Checking the output

The Simulation Summary table shows that the stopping criteria on the confidence interval of the mean was satisfied once 35,214 cases were generated. This gives the analysts confidence that a sufficient number of cases were generated to create a target distribution with a reliable value of the sample mean.

The Correlation tornado chart, which is generated by default, shows the Pearson correlation between the target NPV and its simulated inputs opcost and revenue. The correlations have the expected signs since it is clear that net present value should increase with increasing revenue and decrease if operating costs increase.

The Descriptive Statistics of Scale
Inputs table shows that the simulated values of the inputs cover almost
the entire range specified for each input, and that the sample means
agree well with the theoretical means for the associated triangular
distributions. For example, opcost was specified to have a triangular distribution with a minimum value
of $210,000 and a maximum value of $230,000. The minimum simulated
value is $210,048 and the maximum simulated value is $229,837. The sample mean $219,944 of the simulated data for opcost agrees very well with the theoretical
mean of $220,000 for the associated triangular distribution. For reference,
the mean of a triangular distribution is given by: (min+max+mode)/3. Similar agreement can
be verified for the other simulated input revenue.
- Switch to the dataset, you specified, that contains the simulated data.
- From the menus choose:
Figure 4. Frequencies dialog 
- Move opcost and revenue to the Variable(s) list.
- Click Charts.
- Select Histograms in the Frequencies: Charts dialog.
- Click Continue.
- Deselect Display frequency tables in the Frequencies dialog.
- Click OK.

The histogram for opcost shows that sufficient data have been generated to nicely represent the specified triangular distribution with parameters min=$210,000, max=$230,000 and mode=$220,000. Inspection of the histogram for revenue will show that it also agrees well with the specified triangular distribution.
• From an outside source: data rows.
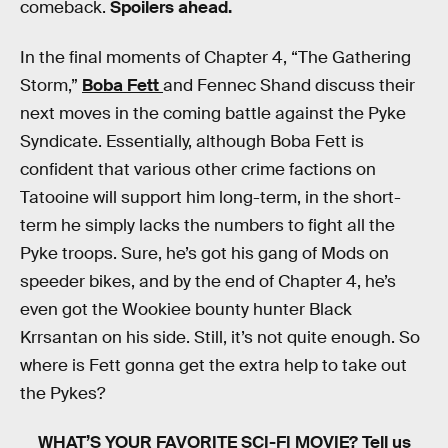
comeback.
Spoilers ahead.
In the final moments of Chapter 4, “The Gathering
Storm,”
Boba Fett
and Fennec Shand discuss their
next moves in the coming battle against the Pyke
Syndicate. Essentially, although Boba Fett is
confident that various other crime factions on
Tatooine will support him long-term, in the short-
term he simply lacks the numbers to fight all the
Pyke troops. Sure, he’s got his gang of Mods on
speeder bikes, and by the end of Chapter 4, he’s
even got the Wookiee bounty hunter Black
Krrsantan on his side. Still, it’s not quite enough. So
where is Fett gonna get the extra help to take out
the Pykes?
WHAT’S YOUR FAVORITE SCI-FI MOVIE?
Tell us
The Probability Density chart, which is included in the default output for a simulation, displays the distribution of values for the net present value. Reference lines are placed at the 5% and 95% points of the distribution. With the 5% line at a negative value of net present value, we know that there is at least a 5% probability that startup costs will not be recovered in three years. Of course, this is assuming that the growth rate has the conservative value of 8%.